▶ Given records
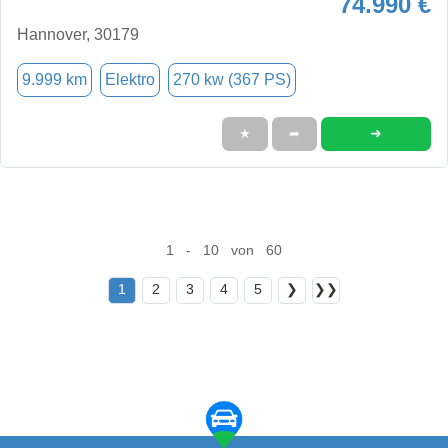
74.990 €
Hannover, 30179
9.999 km
Elektro
270 kw (367 PS)
➜
★
➦
1 - 10 von 60
1
2
3
4
5
❯
❯❯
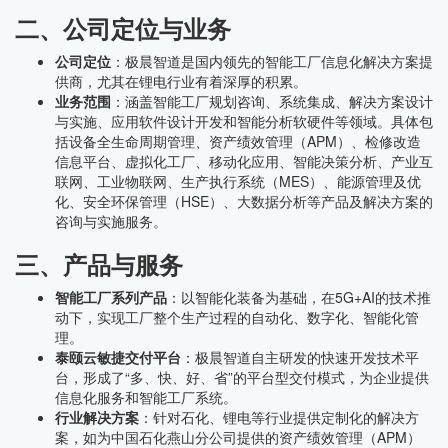
二、公司定位与业务
公司定位
：极晨智道是国内领先的智能工厂信息化解决方案提
供商，尤其在锂电行业有着深厚的积累。
业务范围
：涵盖智能工厂规划咨询、系统集成、解决方案设计
与实施、应用软件设计开发和智能分析软硬件等领域。具体包
括设备全生命周期管理、资产绩效管理（APM）、检修改造
信息平台、虚拟化工厂、移动化应用、智能决策分析、产业互
联网、工业物联网、生产执行系统（MES）、能源管理及优
化、安全环保管理（HSE）、大数据分析等产品及解决方案的
咨询与实施服务。
三、产品与服务
智能工厂系列产品
：以智能化装备为基础，在5G+AI的技术推
动下，实现工厂整个生产过程的自动化、数字化、智能化管
理。
泰颐云敏捷交付平台
：极晨智道自主研发的快速开发技术平
台，形成了“多、快、好、省”的平台型交付模式，为企业提供
信息化服务和智能工厂系统。
行业解决方案
：针对石化、锂电等行业提供定制化的解决方
案，如为中国石化燕山分公司提供的资产绩效管理（APM）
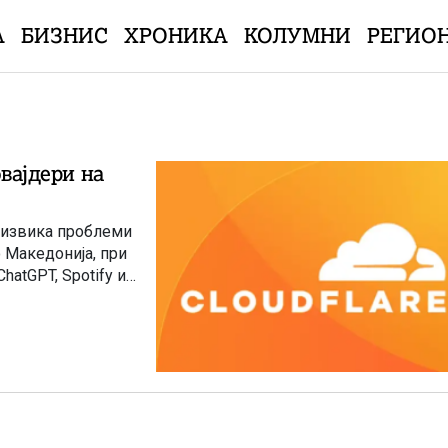
А
БИЗНИС
ХРОНИКА
КОЛУМНИ
РЕГИО
овајдери на
едизвика проблеми
 Македонија, при
hatGPT, Spotify и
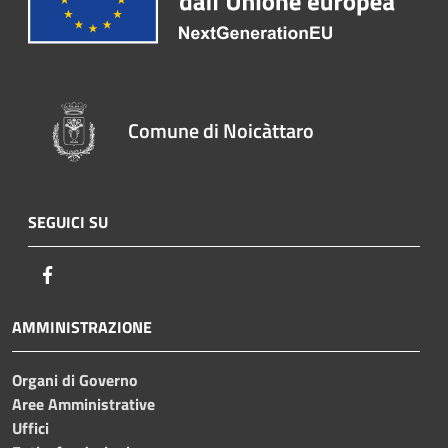
Comune di Noicàttaro
SEGUICI SU
Facebook
AMMINISTRAZIONE
Organi di Governo
Aree Amministrative
Uffici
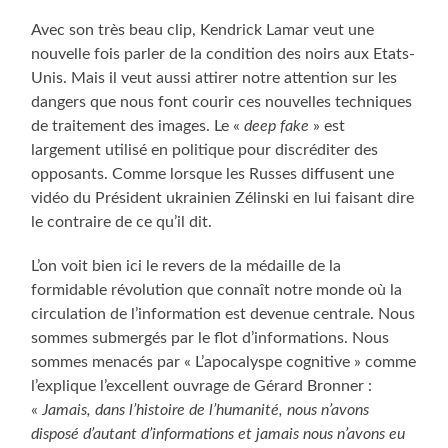
Avec son très beau clip, Kendrick Lamar veut une
nouvelle fois parler de la condition des noirs aux Etats-
Unis. Mais il veut aussi attirer notre attention sur les
dangers que nous font courir ces nouvelles techniques
de traitement des images. Le «
deep fake
» est
largement utilisé en politique pour discréditer des
opposants. Comme lorsque les Russes diffusent une
vidéo du Président ukrainien Zélinski en lui faisant dire
le contraire de ce qu’il dit.
L’on voit bien ici le revers de la médaille de la
formidable révolution que connaît notre monde où la
circulation de l’information est devenue centrale. Nous
sommes submergés par le flot d’informations. Nous
sommes menacés par « L’apocalyspe cognitive » comme
l’explique l’excellent ouvrage de Gérard Bronner :
«
Jamais, dans l’histoire de l’humanité, nous n’avons
disposé d’autant d’informations et jamais nous n’avons eu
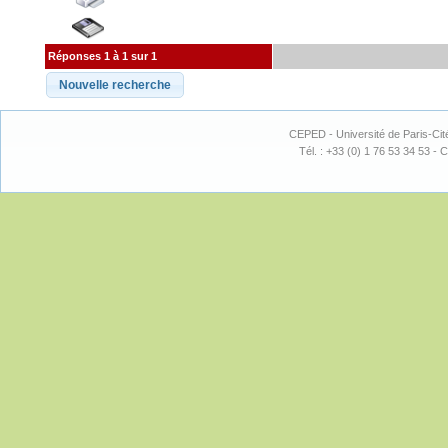
Réponses 1 à 1 sur 1
CEPED - Université de Paris-Cit
Tél. : +33 (0) 1 76 53 34 53 - C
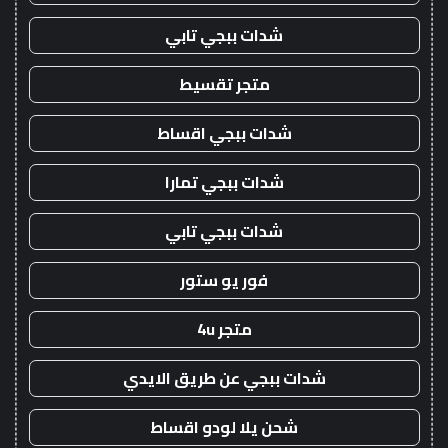
شدات ببجي تابي
متجر تقسيط
شدات ببجي اقساط
شدات ببجي تمارا
شدات ببجي تابي
فور يو ستور
متجر 4u
شدات ببجي عن طريق الايدي
شحن يلا لودو اقساط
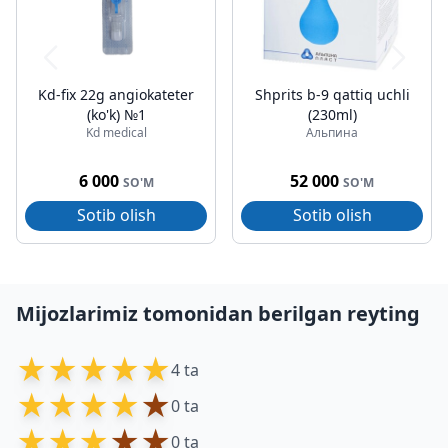
Kd-fix 22g angiokateter
Shprits b-9 qattiq uchli
(ko'k) №1
(230ml)
Kd medical
Альпина
6 000
52 000
SO'M
SO'M
Sotib olish
Sotib olish
Mijozlarimiz tomonidan berilgan reyting
★
★
★
★
★
4 ta
★
★
★
★
★
0 ta
★
★
★
★
★
0 ta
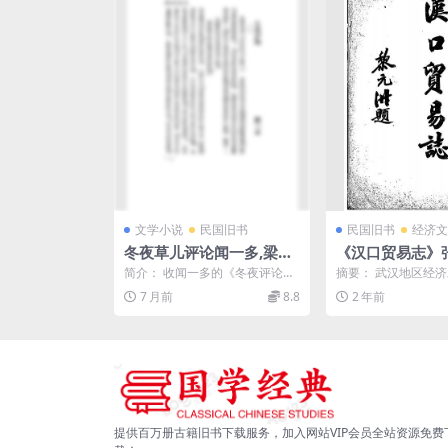
文学小说
民国旧书
民国旧书
经济文
冬夜草儿评论闻一多,梁实
《汉口贸易志》
秋PDF下载,民国新体诗集
戊午学会-民国七
简介： 收闻一多的《冬夜评论》
摘要： 武汉地区经
评论集
918.10]-pdf
和梁实秋的《草儿评论》两篇论
主要叙述汉口地区贸
7 月前
8.8
2 年前
文，分别评论俞平伯的《...
物输出输入概况，分6章
提供百万册古籍旧书下载服务，加入网站VIP会员全站资源免费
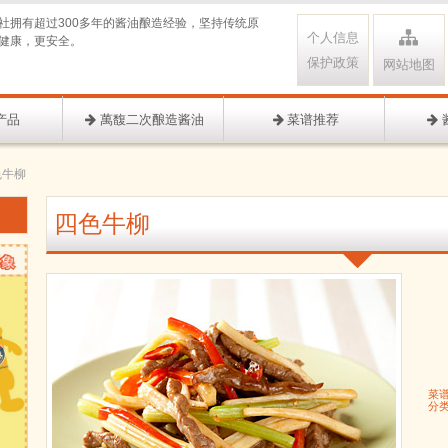
社拥有超过300多年的酱油酿造经验，坚持传统原
个人信息
健康，更安全。
保护政策
网站地图
产品
萬馥二次酿造酱油
菜谱推荐
色牛柳
四色牛柳
菜
分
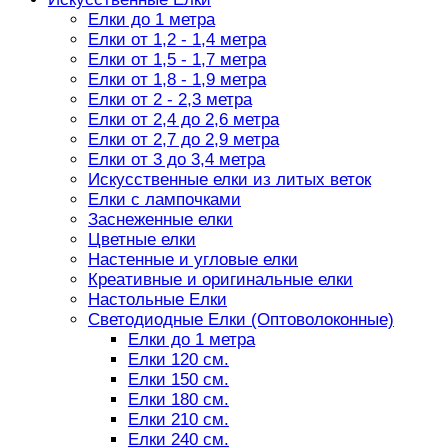
Елки до 1 метра
Елки от 1,2 - 1,4 метра
Елки от 1,5 - 1,7 метра
Елки от 1,8 - 1,9 метра
Елки от 2 - 2,3 метра
Елки от 2,4 до 2,6 метра
Елки от 2,7 до 2,9 метра
Елки от 3 до 3,4 метра
Искусственные елки из литых веток
Елки с лампочками
Заснеженные елки
Цветные елки
Настенные и угловые елки
Креативные и оригинальные елки
Настольные Елки
Светодиодные Елки (Оптоволоконные)
Елки до 1 метра
Елки 120 см.
Елки 150 см.
Елки 180 см.
Елки 210 см.
Елки 240 см.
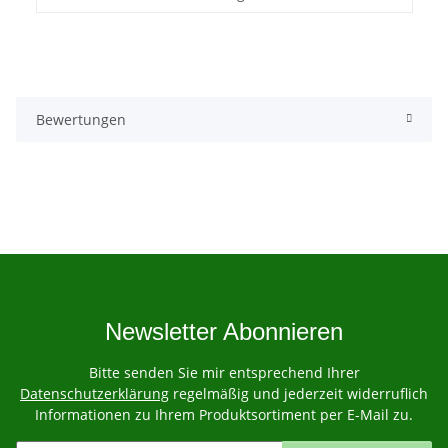
Bewertungen
Newsletter Abonnieren
Bitte senden Sie mir entsprechend Ihrer
Datenschutzerklärung
regelmäßig und jederzeit widerruflich
Informationen zu Ihrem Produktsortiment per E-Mail zu.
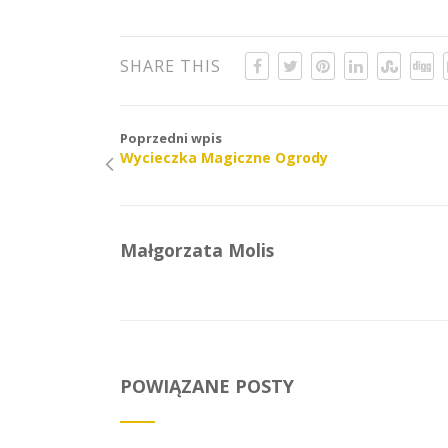
SHARE THIS
Poprzedni wpis
Wycieczka Magiczne Ogrody
Małgorzata Molis
POWIĄZANE POSTY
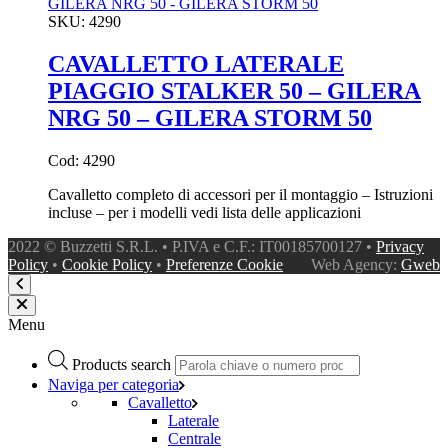
SKU:
4290
CAVALLETTO LATERALE
PIAGGIO STALKER 50 – GILERA
NRG 50 – GILERA STORM 50
Cod: 4290
Cavalletto completo di accessori per il montaggio – Istruzioni
incluse – per i modelli vedi lista delle applicazioni
2022 © Buzzetti S.R.L. • P.IVA e C.F.: IT00185700127 •
Privacy
Policy
•
Cookie Policy
•
Preferenze Cookie
Web Agency:
Gweb
Menu
Products search
Naviga per categoria
Cavalletto
Laterale
Centrale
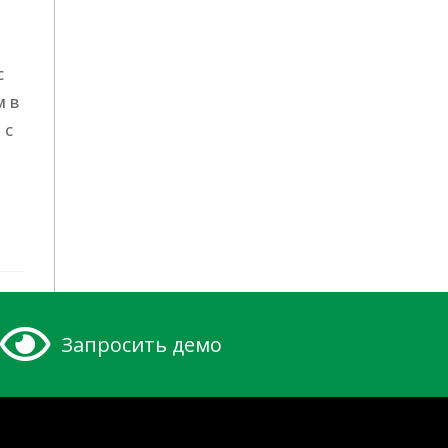
с
м в
 с
Запросить демо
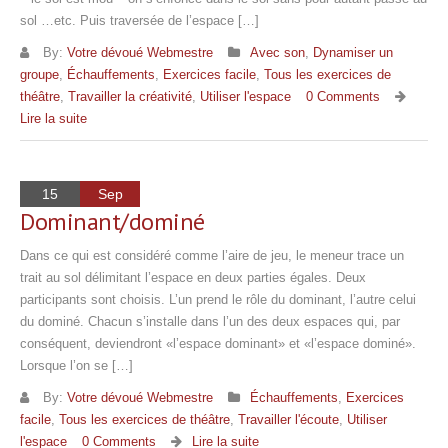
sol …etc. Puis traversée de l’espace […]
By:
Votre dévoué Webmestre
Avec son
,
Dynamiser un
groupe
,
Échauffements
,
Exercices facile
,
Tous les exercices de
théâtre
,
Travailler la créativité
,
Utiliser l'espace
0 Comments
Lire la suite
15
Sep
Dominant/dominé
Dans ce qui est considéré comme l’aire de jeu, le meneur trace un
trait au sol délimitant l’espace en deux parties égales. Deux
participants sont choisis. L’un prend le rôle du dominant, l’autre celui
du dominé. Chacun s’installe dans l’un des deux espaces qui, par
conséquent, deviendront «l’espace dominant» et «l’espace dominé».
Lorsque l’on se […]
By:
Votre dévoué Webmestre
Échauffements
,
Exercices
facile
,
Tous les exercices de théâtre
,
Travailler l'écoute
,
Utiliser
l'espace
0 Comments
Lire la suite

▶ What the task requires
From the data above, copy every line where "Avec" appears.

▶ Completed task
Avec son très beau clip, Kendrick Lamar veut une
Avec son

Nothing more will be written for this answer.